| Provided information |
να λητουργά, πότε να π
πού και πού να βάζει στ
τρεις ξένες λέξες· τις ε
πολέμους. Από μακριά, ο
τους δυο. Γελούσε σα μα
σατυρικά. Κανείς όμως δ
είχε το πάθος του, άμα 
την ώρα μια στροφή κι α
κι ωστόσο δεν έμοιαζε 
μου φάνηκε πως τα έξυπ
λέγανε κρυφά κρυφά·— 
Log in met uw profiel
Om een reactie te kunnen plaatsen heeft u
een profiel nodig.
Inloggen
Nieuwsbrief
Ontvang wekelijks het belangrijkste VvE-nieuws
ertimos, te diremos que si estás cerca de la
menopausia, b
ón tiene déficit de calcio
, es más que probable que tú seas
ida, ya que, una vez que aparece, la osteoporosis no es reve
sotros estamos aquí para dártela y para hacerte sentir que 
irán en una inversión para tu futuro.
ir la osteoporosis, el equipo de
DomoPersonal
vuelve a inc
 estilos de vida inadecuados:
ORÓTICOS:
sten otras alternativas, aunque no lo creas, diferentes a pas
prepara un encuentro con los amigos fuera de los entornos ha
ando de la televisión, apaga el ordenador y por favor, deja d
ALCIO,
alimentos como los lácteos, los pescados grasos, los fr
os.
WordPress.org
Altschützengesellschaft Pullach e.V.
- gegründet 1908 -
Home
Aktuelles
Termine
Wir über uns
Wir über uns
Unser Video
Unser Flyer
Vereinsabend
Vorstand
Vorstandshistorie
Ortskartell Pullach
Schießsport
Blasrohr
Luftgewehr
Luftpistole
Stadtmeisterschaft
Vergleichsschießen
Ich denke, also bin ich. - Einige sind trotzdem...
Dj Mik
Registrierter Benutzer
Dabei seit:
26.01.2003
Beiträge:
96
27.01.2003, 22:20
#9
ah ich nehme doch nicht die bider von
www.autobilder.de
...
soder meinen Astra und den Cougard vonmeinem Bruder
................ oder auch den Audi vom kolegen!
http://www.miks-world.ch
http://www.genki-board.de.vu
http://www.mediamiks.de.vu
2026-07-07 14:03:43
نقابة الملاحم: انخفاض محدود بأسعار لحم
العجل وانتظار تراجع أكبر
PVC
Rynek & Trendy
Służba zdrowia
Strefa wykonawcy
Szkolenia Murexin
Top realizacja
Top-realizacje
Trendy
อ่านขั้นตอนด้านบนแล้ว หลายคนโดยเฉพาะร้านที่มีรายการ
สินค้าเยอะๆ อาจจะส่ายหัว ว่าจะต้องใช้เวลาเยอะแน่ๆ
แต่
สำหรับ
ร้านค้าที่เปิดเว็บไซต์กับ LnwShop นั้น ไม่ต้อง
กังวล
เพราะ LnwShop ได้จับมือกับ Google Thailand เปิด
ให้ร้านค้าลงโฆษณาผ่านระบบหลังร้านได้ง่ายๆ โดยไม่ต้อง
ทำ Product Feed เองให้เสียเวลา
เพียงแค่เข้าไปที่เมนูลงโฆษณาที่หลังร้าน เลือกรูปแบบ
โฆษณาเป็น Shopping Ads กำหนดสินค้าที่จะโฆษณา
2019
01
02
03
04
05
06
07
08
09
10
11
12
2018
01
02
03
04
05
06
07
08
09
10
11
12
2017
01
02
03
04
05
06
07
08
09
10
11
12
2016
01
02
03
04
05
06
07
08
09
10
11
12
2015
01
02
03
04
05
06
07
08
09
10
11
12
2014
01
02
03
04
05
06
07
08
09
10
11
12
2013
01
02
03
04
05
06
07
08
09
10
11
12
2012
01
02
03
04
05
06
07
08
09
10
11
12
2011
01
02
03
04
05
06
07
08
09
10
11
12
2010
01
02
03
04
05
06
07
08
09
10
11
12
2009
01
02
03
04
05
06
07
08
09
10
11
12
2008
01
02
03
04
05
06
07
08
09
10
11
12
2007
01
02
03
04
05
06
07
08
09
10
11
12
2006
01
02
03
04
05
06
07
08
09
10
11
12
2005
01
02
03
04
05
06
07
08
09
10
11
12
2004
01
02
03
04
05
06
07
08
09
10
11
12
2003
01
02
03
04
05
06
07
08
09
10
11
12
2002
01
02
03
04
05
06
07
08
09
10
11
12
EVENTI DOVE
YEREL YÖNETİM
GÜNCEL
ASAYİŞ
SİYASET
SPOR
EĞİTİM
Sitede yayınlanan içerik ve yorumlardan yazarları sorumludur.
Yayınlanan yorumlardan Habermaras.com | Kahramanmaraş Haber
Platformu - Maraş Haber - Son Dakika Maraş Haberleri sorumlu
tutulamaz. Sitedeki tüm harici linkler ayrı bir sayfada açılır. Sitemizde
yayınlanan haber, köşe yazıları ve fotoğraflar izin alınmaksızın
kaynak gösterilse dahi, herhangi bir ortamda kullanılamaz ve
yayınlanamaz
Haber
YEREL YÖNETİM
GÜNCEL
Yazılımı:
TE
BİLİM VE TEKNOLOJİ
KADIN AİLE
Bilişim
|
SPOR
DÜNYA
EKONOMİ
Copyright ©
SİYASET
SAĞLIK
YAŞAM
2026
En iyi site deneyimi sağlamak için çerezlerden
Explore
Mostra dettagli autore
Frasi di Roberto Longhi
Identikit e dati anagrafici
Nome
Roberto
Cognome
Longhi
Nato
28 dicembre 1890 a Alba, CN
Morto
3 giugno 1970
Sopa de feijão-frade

| The task |
Retype the material word for word, including every line.

| Answer to this problem |
να λητουργά, πότε να π
πού και πού να βάζει στ
τρεις ξένες λέξες· τις ε
πολέμους. Από μακριά, ο
τους δυο. Γελούσε σα μα
σατυρικά. Κανείς όμως δ
είχε το πάθος του, άμα 
την ώρα μια στροφή κι α
κι ωστόσο δεν έμοιαζε 
μου φάνηκε πως τα έξυπ
λέγανε κρυφά κρυφά·— 
Log in met uw profiel
Om een reactie te kunnen plaatsen heeft u
een profiel nodig.
Inloggen
Nieuwsbrief
Ontvang wekelijks het belangrijkste VvE-nieuws
ertimos, te diremos que si estás cerca de la
menopausia, b
ón tiene déficit de calcio
, es más que probable que tú seas
ida, ya que, una vez que aparece, la osteoporosis no es reve
sotros estamos aquí para dártela y para hacerte sentir que 
irán en una inversión para tu futuro.
ir la osteoporosis, el equipo de
DomoPersonal
vuelve a inc
 estilos de vida inadecuados:
ORÓTICOS:
sten otras alternativas, aunque no lo creas, diferentes a pas
prepara un encuentro con los amigos fuera de los entornos ha
ando de la televisión, apaga el ordenador y por favor, deja d
ALCIO,
alimentos como los lácteos, los pescados grasos, los fr
os.
WordPress.org
Altschützengesellschaft Pullach e.V.
- gegründet 1908 -
Home
Aktuelles
Termine
Wir über uns
Wir über uns
Unser Video
Unser Flyer
Vereinsabend
Vorstand
Vorstandshistorie
Ortskartell Pullach
Schießsport
Blasrohr
Luftgewehr
Luftpistole
Stadtmeisterschaft
Vergleichsschießen
Ich denke, also bin ich. - Einige sind trotzdem...
Dj Mik
Registrierter Benutzer
Dabei seit:
26.01.2003
Beiträge:
96
27.01.2003, 22:20
#9
ah ich nehme doch nicht die bider von
www.autobilder.de
...
soder meinen Astra und den Cougard vonmeinem Bruder
................ oder auch den Audi vom kolegen!
http://www.miks-world.ch
http://www.genki-board.de.vu
http://www.mediamiks.de.vu
2026-07-07 14:03:43
نقابة الملاحم: انخفاض محدود بأسعار لحم
العجل وانتظار تراجع أكبر
PVC
Rynek & Trendy
Służba zdrowia
Strefa wykonawcy
Szkolenia Murexin
Top realizacja
Top-realizacje
Trendy
อ่านขั้นตอนด้านบนแล้ว หลายคนโดยเฉพาะร้านที่มีรายการ
สินค้าเยอะๆ อาจจะส่ายหัว ว่าจะต้องใช้เวลาเยอะแน่ๆ
แต่
สำหรับ
ร้านค้าที่เปิดเว็บไซต์กับ LnwShop นั้น ไม่ต้อง
กังวล
เพราะ LnwShop ได้จับมือกับ Google Thailand เปิด
ให้ร้านค้าลงโฆษณาผ่านระบบหลังร้านได้ง่ายๆ โดยไม่ต้อง
ทำ Product Feed เองให้เสียเวลา
เพียงแค่เข้าไปที่เมนูลงโฆษณาที่หลังร้าน เลือกรูปแบบ
โฆษณาเป็น Shopping Ads กำหนดสินค้าที่จะโฆษณา
2019
01
02
03
04
05
06
07
08
09
10
11
12
2018
01
02
03
04
05
06
07
08
09
10
11
12
2017
01
02
03
04
05
06
07
08
09
10
11
12
2016
01
02
03
04
05
06
07
08
09
10
11
12
2015
01
02
03
04
05
06
07
08
09
10
11
12
2014
01
02
03
04
05
06
07
08
09
10
11
12
2013
01
02
03
04
05
06
07
08
09
10
11
12
2012
01
02
03
04
05
06
07
08
09
10
11
12
2011
01
02
03
04
05
06
07
08
09
10
11
12
2010
01
02
03
04
05
06
07
08
09
10
11
12
2009
01
02
03
04
05
06
07
08
09
10
11
12
2008
01
02
03
04
05
06
07
08
09
10
11
12
2007
01
02
03
04
05
06
07
08
09
10
11
12
2006
01
02
03
04
05
06
07
08
09
10
11
12
2005
01
02
03
04
05
06
07
08
09
10
11
12
2004
01
02
03
04
05
06
07
08
09
10
11
12
2003
01
02
03
04
05
06
07
08
09
10
11
12
2002
01
02
03
04
05
06
07
08
09
10
11
12
EVENTI DOVE
YEREL YÖNETİM
GÜNCEL
ASAYİŞ
SİYASET
SPOR
EĞİTİM
Sitede yayınlanan içerik ve yorumlardan yazarları sorumludur.
Yayınlanan yorumlardan Habermaras.com | Kahramanmaraş Haber
Platformu - Maraş Haber - Son Dakika Maraş Haberleri sorumlu
tutulamaz. Sitedeki tüm harici linkler ayrı bir sayfada açılır. Sitemizde
yayınlanan haber, köşe yazıları ve fotoğraflar izin alınmaksızın
kaynak gösterilse dahi, herhangi bir ortamda kullanılamaz ve
yayınlanamaz
Haber
YEREL YÖNETİM
GÜNCEL
Yazılımı:
TE
BİLİM VE TEKNOLOJİ
KADIN AİLE
Bilişim
|
SPOR
DÜNYA
EKONOMİ
Copyright ©
SİYASET
SAĞLIK
YAŞAM
2026
En iyi site deneyimi sağlamak için çerezlerden
Explore
Mostra dettagli autore
Frasi di Roberto Longhi
Identikit e dati anagrafici
Nome
Roberto
Cognome
Longhi
Nato
28 dicembre 1890 a Alba, CN
Morto
3 giugno 1970
Sopa de feijão-frade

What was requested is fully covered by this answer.